In addition to a four-year rent freeze for rent-stabilized tenants, New York City’s new mayor, Zohran Mamdani, has pledged to triple the production of affordable housing by building 200,000 new rent-stabilized units over the next ten years, at an estimated cost of $100 billion. How will Mamdani finance this construction? And what does this mean for the developers and designers of below-market rental housing in New York City?
New York City suffers from an undeniable shortage of affordable housing for low- and middle-income families. About 70 percent of New Yorkers rent, and roughly half live in rent-regulated apartments. New York tenants are rent-burdened: The majority pay at least 30 percent of their pretax income in rent, and nearly one-third pay over half.

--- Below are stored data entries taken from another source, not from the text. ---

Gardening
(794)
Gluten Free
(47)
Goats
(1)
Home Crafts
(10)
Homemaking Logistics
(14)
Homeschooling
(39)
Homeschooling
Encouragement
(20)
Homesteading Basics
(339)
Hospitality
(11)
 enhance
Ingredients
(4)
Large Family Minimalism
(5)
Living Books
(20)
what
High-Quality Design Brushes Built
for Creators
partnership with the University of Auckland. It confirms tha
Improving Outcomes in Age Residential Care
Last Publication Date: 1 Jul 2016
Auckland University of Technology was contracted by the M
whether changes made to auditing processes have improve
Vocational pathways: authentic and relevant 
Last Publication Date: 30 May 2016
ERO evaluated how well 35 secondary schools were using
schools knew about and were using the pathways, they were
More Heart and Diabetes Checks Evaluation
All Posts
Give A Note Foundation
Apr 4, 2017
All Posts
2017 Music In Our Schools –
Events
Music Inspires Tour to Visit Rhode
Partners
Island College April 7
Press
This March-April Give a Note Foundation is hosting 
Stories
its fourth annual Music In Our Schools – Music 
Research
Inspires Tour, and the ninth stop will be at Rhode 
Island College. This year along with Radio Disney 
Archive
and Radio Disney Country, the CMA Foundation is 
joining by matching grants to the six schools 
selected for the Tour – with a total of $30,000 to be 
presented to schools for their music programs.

Renters also continue to experience dire housing conditions, with Black, Latinx, and Asian residents disproportionately facing the most acute circumstances. Mamdani’s historic campaign reshaped rent-stabilized tenants as a powerful political bloc and centered housing in the city’s economic justice movement. But as his term begins, how can this ambitious agenda become a reality? Or as urban planner and writer Samuel Stein asked last month, how can a socialist housing program run in a capitalist political economy?
The Existing Affordable Housing Stock and Its Finances
Cea Weaver, Mamdani’s newly appointed director of the Office to Protect Tenants and the director of NYC Tenant Bloc, wrote in October that “rent regulations should be understood not as an affordable-housing program but as consumer protection.”

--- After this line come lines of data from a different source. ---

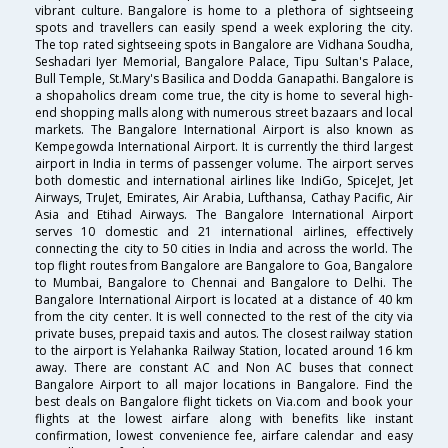
vibrant culture. Bangalore is home to a plethora of sightseeing
spots and travellers can easily spend a week exploring the city.
The top rated sightseeing spots in Bangalore are Vidhana Soudha,
Seshadari Iyer Memorial, Bangalore Palace, Tipu Sultan's Palace,
Bull Temple, St.Mary's Basilica and Dodda Ganapathi. Bangalore is
a shopaholics dream come true, the city is home to several high-
end shopping malls along with numerous street bazaars and local
markets. The Bangalore International Airport is also known as
Kempegowda International Airport. It is currently the third largest
airport in India in terms of passenger volume. The airport serves
both domestic and international airlines like IndiGo, SpiceJet, Jet
Airways, TruJet, Emirates, Air Arabia, Lufthansa, Cathay Pacific, Air
Asia and Etihad Airways. The Bangalore International Airport
serves 10 domestic and 21 international airlines, effectively
connecting the city to 50 cities in India and across the world. The
top flight routes from Bangalore are Bangalore to Goa, Bangalore
to Mumbai, Bangalore to Chennai and Bangalore to Delhi. The
Bangalore International Airport is located at a distance of 40 km
from the city center. It is well connected to the rest of the city via
private buses, prepaid taxis and autos. The closest railway station
to the airport is Yelahanka Railway Station, located around 16 km
away. There are constant AC and Non AC buses that connect
Bangalore Airport to all major locations in Bangalore. Find the
best deals on Bangalore flight tickets on Via.com and book your
flights at the lowest airfare along with benefits like instant
confirmation, lowest convenience fee, airfare calendar and easy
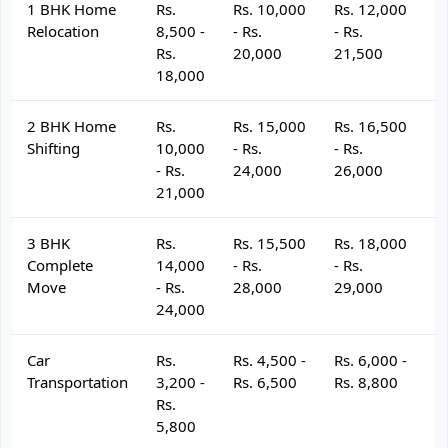
1 BHK Home
Rs.
Rs. 10,000
Rs. 12,000
R
Relocation
8,500 -
- Rs.
- Rs.
- 
Rs.
20,000
21,500
2
18,000
2 BHK Home
Rs.
Rs. 15,000
Rs. 16,500
R
Shifting
10,000
- Rs.
- Rs.
- 
- Rs.
24,000
26,000
2
21,000
3 BHK
Rs.
Rs. 15,500
Rs. 18,000
R
Complete
14,000
- Rs.
- Rs.
- 
Move
- Rs.
28,000
29,000
3
24,000
Car
Rs.
Rs. 4,500 -
Rs. 6,000 -
R
Transportation
3,200 -
Rs. 6,500
Rs. 8,800
R
Rs.
5,800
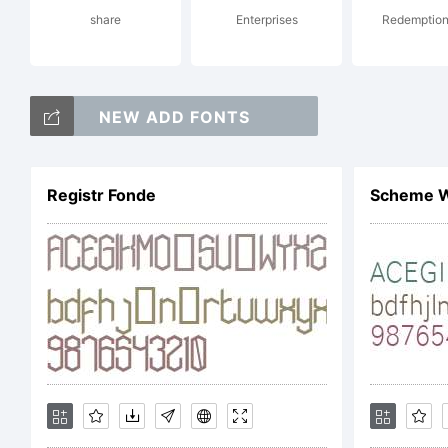
share
Enterprises
Redemption
Co
NEW ADD FONTS
Di
Registr Fonde
Scheme W
All
Li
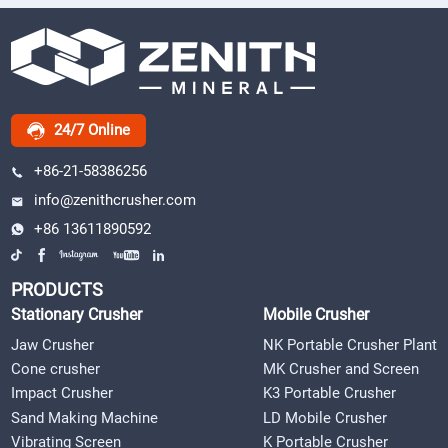
24/7 Online
+86-21-58386256
info@zenithcrusher.com
+86 13611890592
PRODUCTS
Stationary Crusher
Mobile Crusher
Jaw Crusher
NK Portable Crusher Plant
Cone crusher
MK Crusher and Screen
Impact Crusher
K3 Portable Crusher
Sand Making Machine
LD Mobile Crusher
Vibrating Screen
K Portable Crusher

Rent-stabilized apartments in New York City are concentrated in two broad categories: legacy buildings, which account for roughly 65 percent of all rent-stabilized units, and programmatic buildings, which make up the remaining 35 percent. NYC’s stabilized stock relies on a layered and fragile financing structure that combines rental income, tax exemptions, federal and local subsidies, and municipal bonds.

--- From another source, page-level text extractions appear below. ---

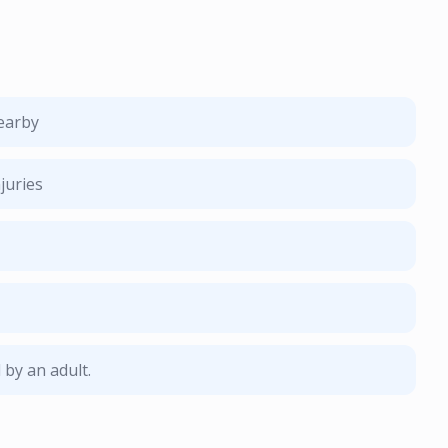
nearby
juries
by an adult.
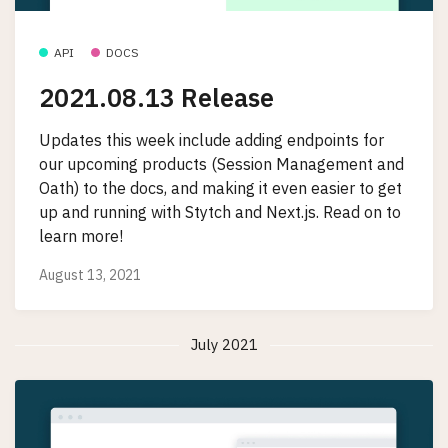
API
DOCS
2021.08.13 Release
Updates this week include adding endpoints for
our upcoming products (Session Management and
Oath) to the docs, and making it even easier to get
up and running with Stytch and Next.js. Read on to
learn more!
August 13, 2021
July 2021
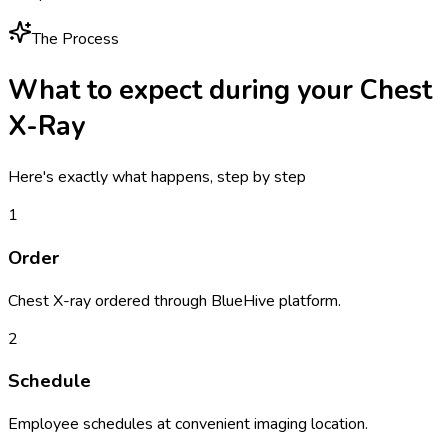
The Process
What to expect during your
Chest
X-Ray
Here's exactly what happens, step by step
1
Order
Chest X-ray ordered through BlueHive platform.
2
Schedule
Employee schedules at convenient imaging location.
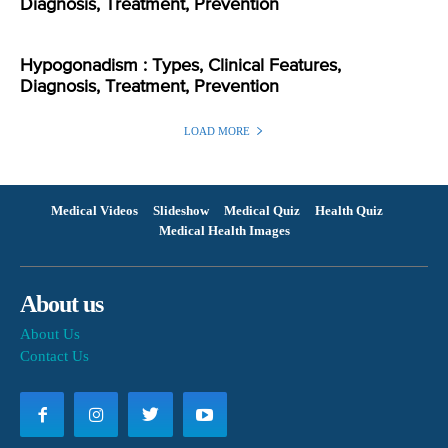
Diagnosis, Treatment, Prevention
Hypogonadism : Types, Clinical Features,
Diagnosis, Treatment, Prevention
LOAD MORE
Medical Videos
Slideshow
Medical Quiz
Health Quiz
Medical Health Images
About us
About Us
Contact Us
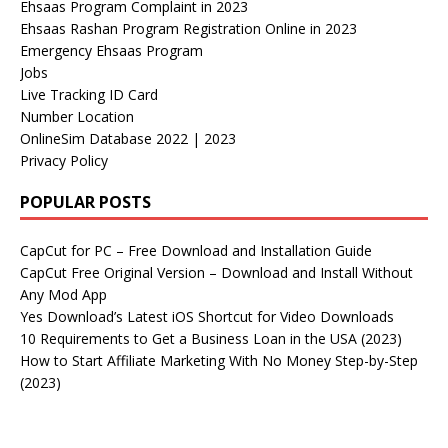
Ehsaas Program Complaint in 2023
Ehsaas Rashan Program Registration Online in 2023
Emergency Ehsaas Program
Jobs
Live Tracking ID Card
Number Location
OnlineSim Database 2022 | 2023
Privacy Policy
POPULAR POSTS
CapCut for PC – Free Download and Installation Guide
CapCut Free Original Version – Download and Install Without
Any Mod App
Yes Download’s Latest iOS Shortcut for Video Downloads
10 Requirements to Get a Business Loan in the USA (2023)
How to Start Affiliate Marketing With No Money Step-by-Step
(2023)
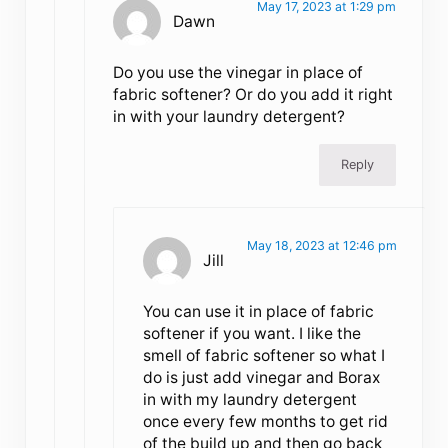
May 17, 2023 at 1:29 pm
Dawn
Do you use the vinegar in place of
fabric softener? Or do you add it right
in with your laundry detergent?
Reply
May 18, 2023 at 12:46 pm
Jill
You can use it in place of fabric
softener if you want. I like the
smell of fabric softener so what I
do is just add vinegar and Borax
in with my laundry detergent
once every few months to get rid
of the build up and then go back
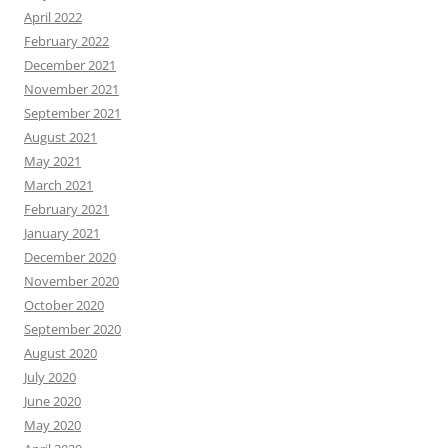
April 2022
February 2022
December 2021
November 2021
September 2021
August 2021
May 2021
March 2021
February 2021
January 2021
December 2020
November 2020
October 2020
September 2020
August 2020
July 2020
June 2020
May 2020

For architects, these structures directly shape design constraints from building type to unit mix, since projects meet underwriting assumptions set out in initial contracts that have little margin for change. Legacy rent-stabilized buildings are not governed by building-level regulatory agreements and receive no ongoing public subsidy except for limited or temporary tax relief (such as J-51, an abatement for renovation). They are financed almost entirely through rental income and private mortgage debt.
Programmatic buildings are typically capitalized through public subsidies; private financing; federal low-income housing tax credits (LIHTC); city and state capital subsidies administered by NYC’s Housing Preservation and Development (HPD) and Housing Development Corporation (HDC); tax-exempt bonding financing; and longterm property tax exemptions, such as Article 421-a and its successor, 485-x.
These public financing programs impose rent stabilization and, often, income restrictions on tenants. In exchange for reduced up-front development costs or ongoing tax burdens, programmatic building owners have limited revenue growth and are issued debt that projects a tight net operating income, with limited flexibility for adjustments.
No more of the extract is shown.